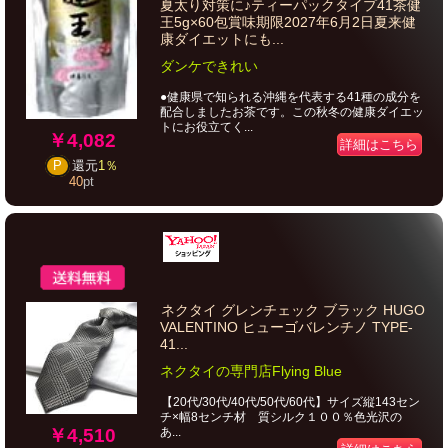
夏太り対策に♪ティーパックタイプ41茶健
王5g×60包賞味期限2027年6月2日夏来健
康ダイエットにも...
ダンケできれい
●健康県で知られる沖縄を代表する41種の成分を
配合しましたお茶です。この秋冬の健康ダイエッ
トにお役立てく...
￥4,082
詳細はこちら
P
還元
1％
40
pt
ネクタイ グレンチェック ブラック HUGO
VALENTINO ヒューゴバレンチノ TYPE-
41...
ネクタイの専門店Flying Blue
【20代/30代/40代/50代/60代】サイズ縦143セン
チ×幅8センチ材 質シルク１００％色光沢の
￥4,510
あ...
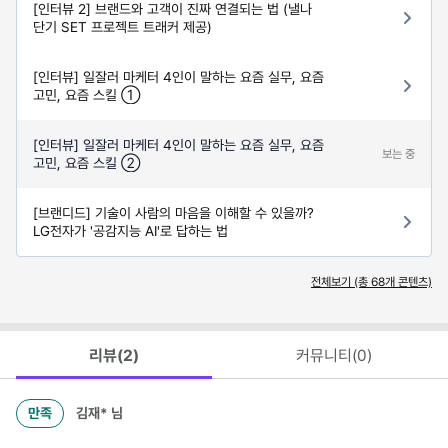
[인터뷰 2] 브랜드와 고객이 진짜 연결되는 법 (낼나
단기 SET 프로젝트 트래커 제공)
[인터뷰] 일잘러 마케터 4인이 말하는 요즘 실무, 요즘
고민, 요즘 스킬 ➀
[인터뷰] 일잘러 마케터 4인이 말하는 요즘 실무, 요즘
보는 중
고민, 요즘 스킬 ➁
[브랜디드] 기술이 사람의 마음을 이해할 수 있을까?
LG전자가 '공감지능 AI'로 답하는 법
전체보기 (총
68
개 콘텐츠)
리뷰(
2
)
커뮤니티(
0
)
만족
김재*
님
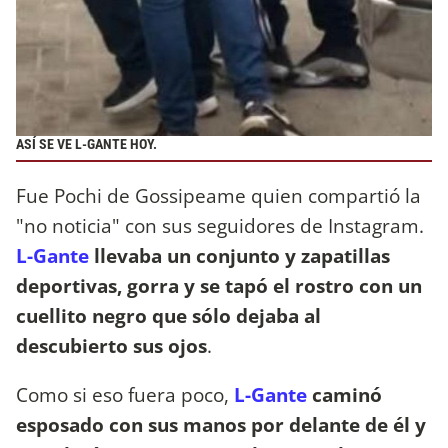
ASÍ SE VE L-GANTE HOY.
Fue Pochi de Gossipeame quien compartió la
"no noticia" con sus seguidores de Instagram.
L-Gante
llevaba un conjunto y zapatillas
deportivas, gorra y se tapó el rostro con un
cuellito negro que sólo dejaba al
descubierto sus ojos
.
Como si eso fuera poco,
L-Gante
caminó
esposado con sus manos por delante de él y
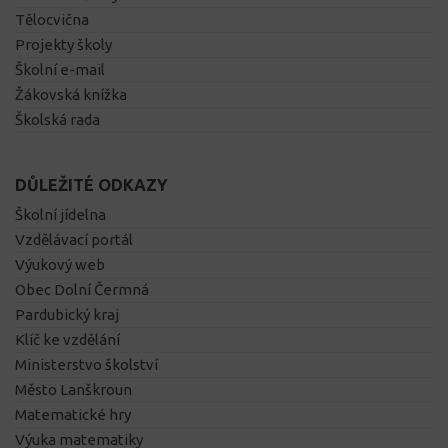
Tělocvična
Projekty školy
Školní e-mail
Žákovská knížka
Školská rada
DŮLEŽITÉ ODKAZY
Školní jídelna
Vzdělávací portál
Výukový web
Obec Dolní Čermná
Pardubický kraj
Klíč ke vzdělání
Ministerstvo školství
Město Lanškroun
Matematické hry
Výuka matematiky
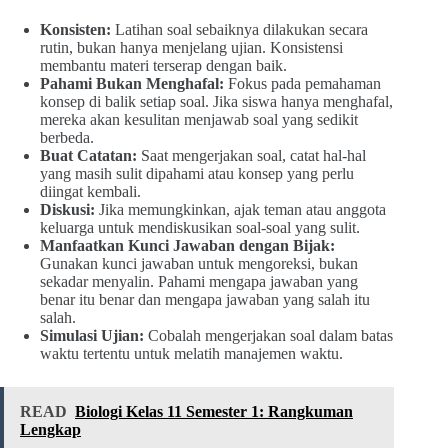
Konsisten:
Latihan soal sebaiknya dilakukan secara
rutin, bukan hanya menjelang ujian. Konsistensi
membantu materi terserap dengan baik.
Pahami Bukan Menghafal:
Fokus pada pemahaman
konsep di balik setiap soal. Jika siswa hanya menghafal,
mereka akan kesulitan menjawab soal yang sedikit
berbeda.
Buat Catatan:
Saat mengerjakan soal, catat hal-hal
yang masih sulit dipahami atau konsep yang perlu
diingat kembali.
Diskusi:
Jika memungkinkan, ajak teman atau anggota
keluarga untuk mendiskusikan soal-soal yang sulit.
Manfaatkan Kunci Jawaban dengan Bijak:
Gunakan kunci jawaban untuk mengoreksi, bukan
sekadar menyalin. Pahami mengapa jawaban yang
benar itu benar dan mengapa jawaban yang salah itu
salah.
Simulasi Ujian:
Cobalah mengerjakan soal dalam batas
waktu tertentu untuk melatih manajemen waktu.
READ
Biologi Kelas 11 Semester 1: Rangkuman
Lengkap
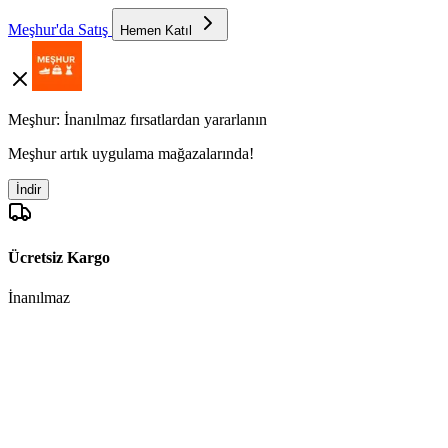
Meşhur'da Satış
Hemen Katıl
Meşhur: İnanılmaz fırsatlardan yararlanın
Meşhur artık uygulama mağazalarında!
İndir
Ücretsiz Kargo
İnanılmaz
========================================================================
Required work:
The output consists solely of the lines from the line that contains "Hemen Katıl" through the final line of the data.

Finished task:
Hemen Katıl
Meşhur: İnanılmaz fırsatlardan yararlanın
Meşhur artık uygulama mağazalarında!
İndir
Ücretsiz Kargo
İnanılmaz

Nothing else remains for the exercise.